Sunday 11 November 2007

Selling Knowledge Management - Language is Key

I haven't had much time to post lately, my dissertation is at a very busy stage. One thing that I thought would be useful to share is my experience of turning an idea into reality. I am looking to pilot a wiki-based portal in my organisation to enable better collaboration for COP's (Communities of Practice), Special Interest Groups, Communications Groups etc.

I have found that the language used to describe my project has been very important. People don't readily know what is meant by 'Knowledge Management' and sometimes they can get a little scared when you try to sell an idea as KM. This is also true for web2.0, as is my experience with the word 'wiki'.

Now, almost everyone I have spoken to about the project has heard of wikipedia, but I am trying to demonstrate the benefits of wiki use in a controlled environment behind the firewall, So I have tried not to mention wikipedia where possible.

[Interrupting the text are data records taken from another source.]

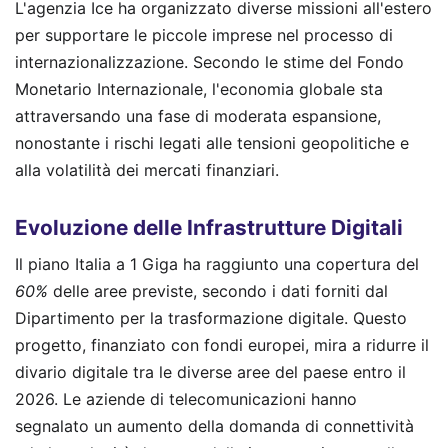
L'agenzia Ice ha organizzato diverse missioni all'estero
per supportare le piccole imprese nel processo di
internazionalizzazione. Secondo le stime del Fondo
Monetario Internazionale, l'economia globale sta
attraversando una fase di moderata espansione,
nonostante i rischi legati alle tensioni geopolitiche e
alla volatilità dei mercati finanziari.
Evoluzione delle Infrastrutture Digitali
Il piano Italia a 1 Giga ha raggiunto una copertura del
60%
delle aree previste, secondo i dati forniti dal
Dipartimento per la trasformazione digitale. Questo
progetto, finanziato con fondi europei, mira a ridurre il
divario digitale tra le diverse aree del paese entro il
2026. Le aziende di telecomunicazioni hanno
segnalato un aumento della domanda di connettività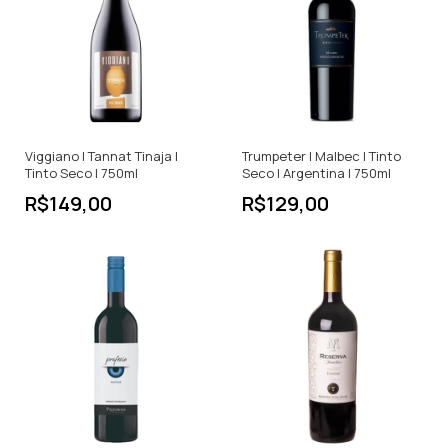
Viggiano | Tannat Tinaja |
Trumpeter | Malbec | Tinto
Tinto Seco | 750ml
Seco | Argentina | 750ml
R$149,00
R$129,00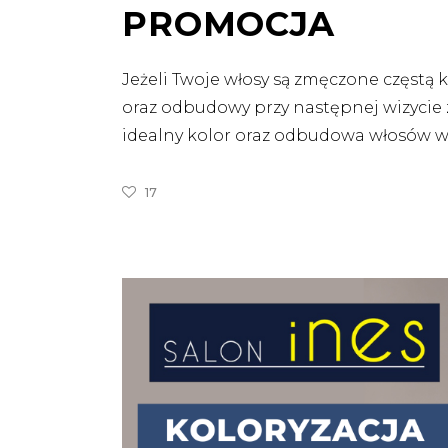
PROMOCJA
Jeżeli Twoje włosy są zmęczone częstą 
oraz odbudowy przy następnej wizycie 
idealny kolor oraz odbudowa włosów 
17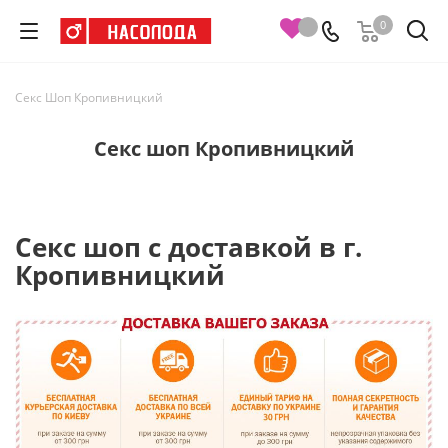
0
Секс Шоп Кропивницкий
Секс шоп Кропивницкий
Секс шоп с доставкой в г.
Кропивницкий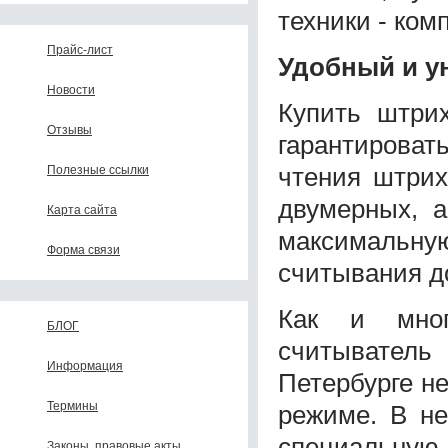
техники - ком
Прайс-лист
Удобный и у
Новости
Купить штри
Отзывы
гарантировать
чтения штрих
Полезные ссылки
двумерных, а
Карта сайта
максимальную
Форма связи
считывания до
Как и мног
БЛОГ
считыватель
Информация
Петербурге не
Термины
режиме. В не
специальную
Законы, правовые акты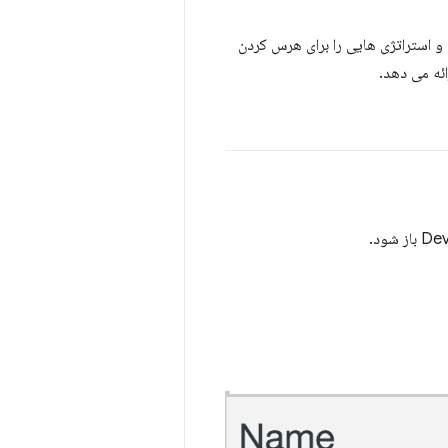
 و استراتژی هایی را برای هرس کردن
ائه می دهد.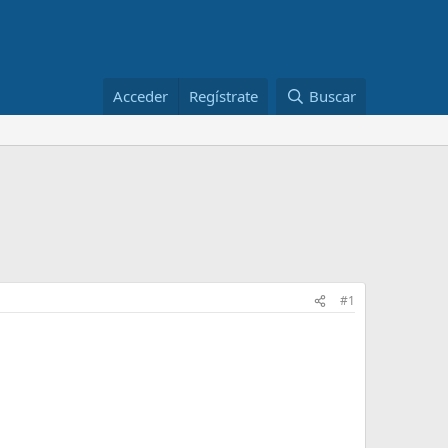
Acceder
Regístrate
Buscar
#1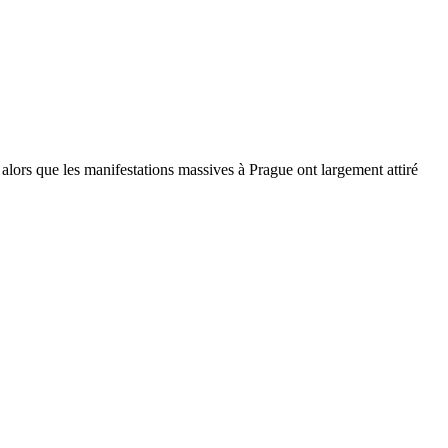
 alors que les manifestations massives à Prague ont largement attiré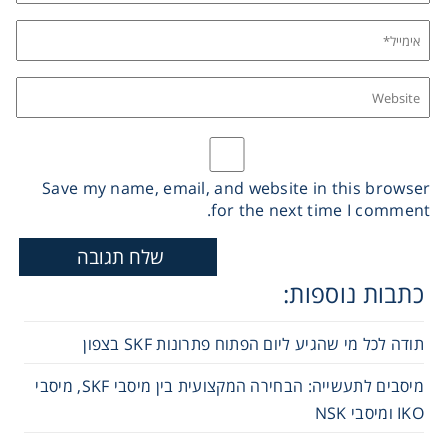
Save my name, email, and website in this browser
for the next time I comment.
כתבות נוספות:
תודה לכל מי שהגיע ליום הפתוח פתרונות SKF בצפון
מיסבים לתעשייה: הבחירה המקצועית בין מיסבי SKF, מיסבי
IKO ומיסבי NSK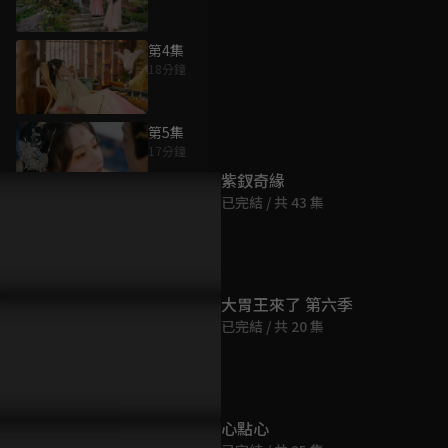
第4集
18分鐘
為您推薦
第5集
17分鐘
紫釵奇緣
已完結 / 共 43 集
第6集
18分鐘
第7集
大胃王來了 第六季
12分鐘
已完結 / 共 20 集
第8集
18分鐘
心點心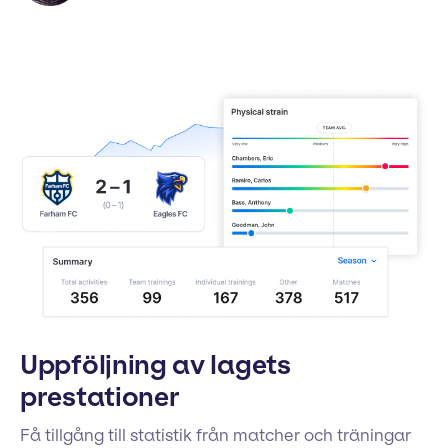
Uppföljning av lagets
prestationer
Få tillgång till statistik från matcher och träningar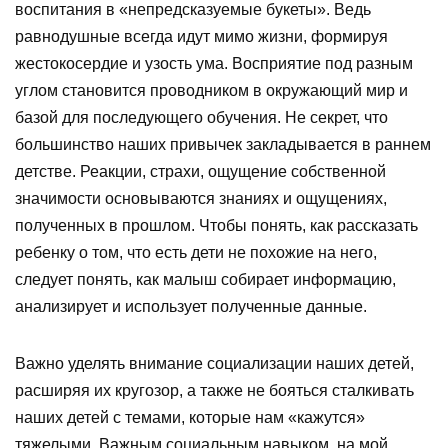
воспитания в «непредсказуемые букеты». Ведь
равнодушные всегда идут мимо жизни, формируя
жестокосердие и узость ума.
Восприятие под разным
углом становится проводником в окружающий мир и
базой для последующего обучения. Не секрет, что
большинство наших привычек закладывается в раннем
детстве. Реакции, страхи, ощущение собственной
значимости основываются знаниях и ощущениях,
полученных в прошлом. Чтобы понять, как рассказать
ребенку о том, что есть дети не похожие на него,
следует понять, как малыш собирает информацию,
анализирует и использует полученные данные.
Важно уделять внимание социализации наших детей,
расширяя их кругозор, а также не бояться сталкивать
наших детей с темами, которые нам «кажутся»
тяжелыми. Важным социальным навыком, на мой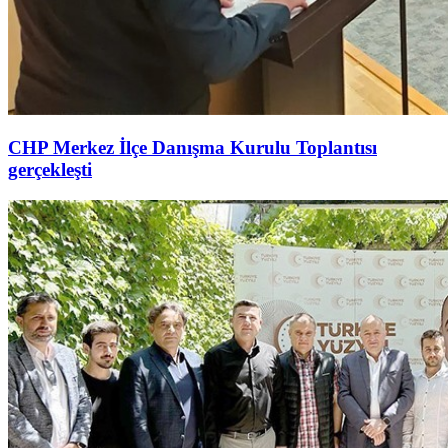
CHP Merkez İlçe Danışma Kurulu Toplantısı
gerçekleşti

I am enjoying people's reaction and their questions as they try to understand the concept.

I gave the idea a 'brand', so that when the people I meet talk to each other, they will spread the idea by using its' name. I called the portal 'OnePlace' - To signify that all of the work is now in one place, where the participants of a group can easily find their information (documents, meetings agendas, presentations), and that their COP now has a 'Place' (below) rather than simply comprising of a thread of emails and a monthly physical meeting.

So what about the language? I have tried to use words like re-use, reduce re-work, easily find what you are looking for, keep up to date describe the use of a collaborative wiki space when working as part of a COP.

So where has this got me? A pilot is now being implemented, and we will see how the users react. It will be interesting to see how the baby boomers react to using wiki instead of depending on the office suite. I am confident though that even if they struggle initially with WYSIWYG editing, they will experience/observe enough benefits over the traditional email & attachment way of running a COP within an organisation (below).

Please let me know of your experiences with introducing wiki to your organisation?